Michigan Case Study 3: St. Peter's Home for Boys, Detroit, Michigan

16121 Joy Road
Detroit, MI 48228
(313) 846-6942

Operated under the auspices of the Episcopal Diocese of Michigan, St. Peter’s Home for Boys is affiliated with the Michigan Federation of Private and Child Agencies, the Michigan Association for Emotionally Disturbed Children, the Michigan Association of Children’s Agencies, and the National Association of Homes for Children. Its mission is to provide residential care with individual treatment for boys aged 11 to 19 who require placement outside their home.

Education Director Norbert Birnbaum notes that the Home’s services reach beyond the resident boys whom it directly serves to parents and/or significant others: "Each resident is regarded as a part of a whole which includes his family system." The Home’s mission is, of course, rooted deeply in the Judaeo-Christian tradition, with that tradition’s emphasis on the dignity of the individual as defined by explicit ethical standards.

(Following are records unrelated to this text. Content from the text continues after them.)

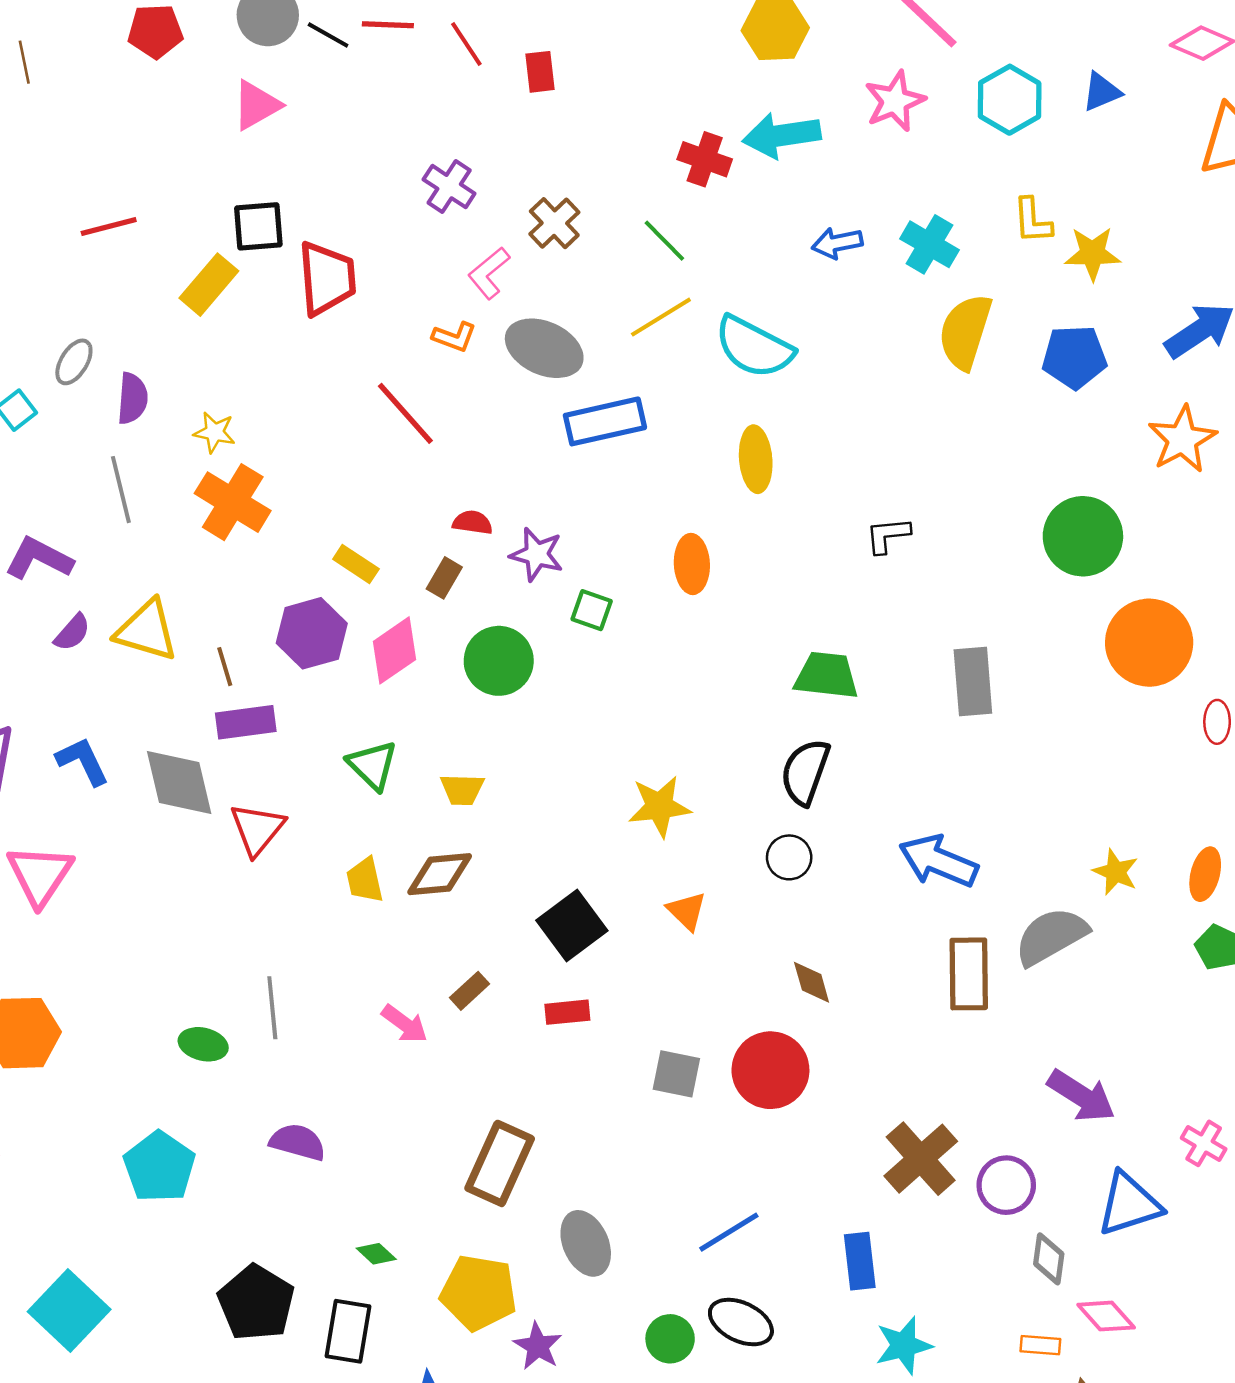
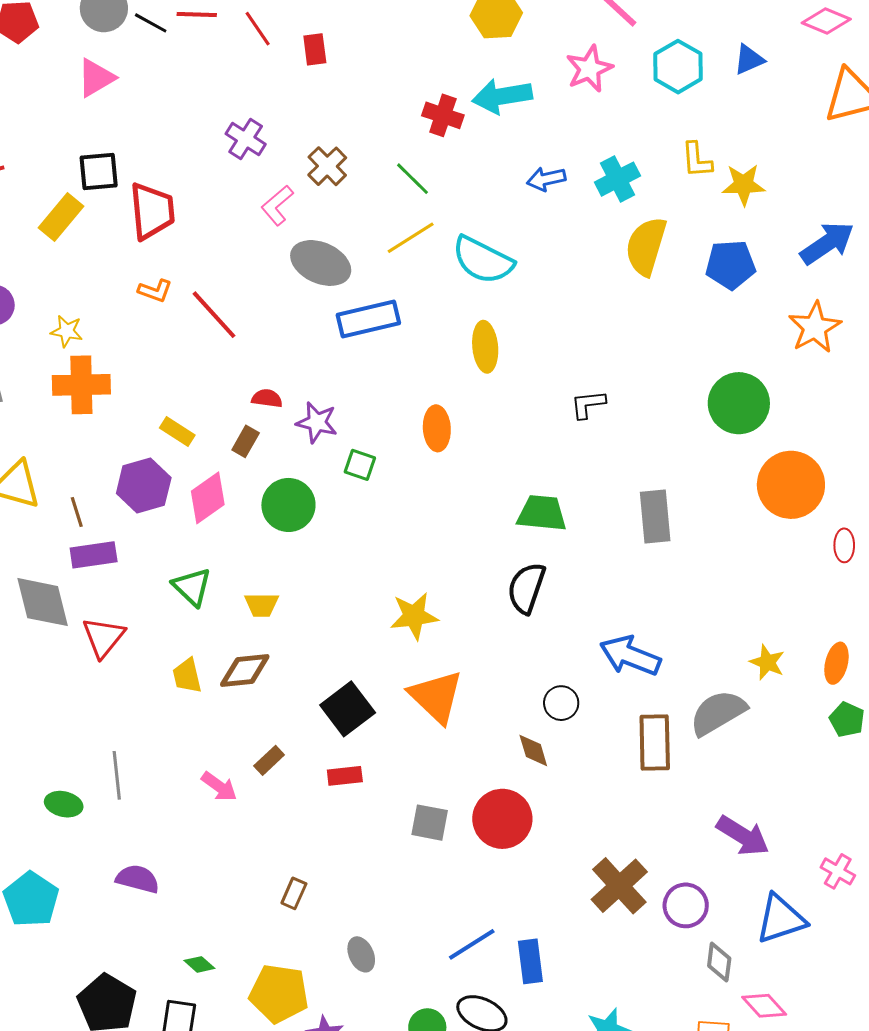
cyan cross: (929, 244) -> (617, 179), turned 33
orange L-shape: (454, 337) -> (155, 291), moved
orange cross: (233, 502) -> (81, 385), turned -32
black circle: (789, 857) -> (561, 703), moved
orange triangle: (687, 911) -> (436, 697), size x1.8
brown rectangle: (500, 1163) -> (294, 893), size x0.5
gray ellipse: (586, 1243) -> (361, 954), size x0.7
blue rectangle: (860, 1261) -> (530, 961), moved

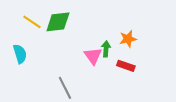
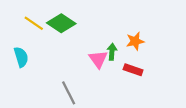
green diamond: (58, 22) -> (61, 23), turned 40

Teachers at St. Peter’s make every effort to allow their students to return to their original home environment. When this is not possible, residents are placed in a regular or specialized foster home, or in a less structured setting. St. Peter’s describes its objective as improvement of skills in family relationships, peer relationships, educational progress, academic performance, behavior management, group participation, self-awareness, and relationships with authority. Residents receive careful individual guidance toward achieving these goals.

St. Peter’s is willing to try alternatives to the usual formulas for educating difficult-to-teach youth. Birnbaum notes that his staff, because they teach to the boys’ capabilities instead of to set academic formulas, have made academic progress with students who have failed in other settings. "Kids who did not think that they could read are now reading," Birnbaum says. "Often the standard ways of setting up a classroom or getting through to students don’t work and the teacher needs to be flexible about pedagogy." St. Peter’s ensures flexibility. "We prefer what actually works," says Birnbaum, "to any theory about what works."

A clear ethical structure provides the context for academic work. Residents earn privileges through a Merit Point System, which enables each child to increase his privileges and earn personal spending money.

"Within the structure of the program, every child has the opportunity to participate in a year round Activity/Recreation Program. For each child to prepare himself for the future, he is under the supervision of a Relationship Staff and Caseworker."

St. Peter’s does not post a per diem since individual resident needs vary considerably. Some deferral of client costs comes from government funds (Social Security, various state-level funds, etc.) and some come from private charities.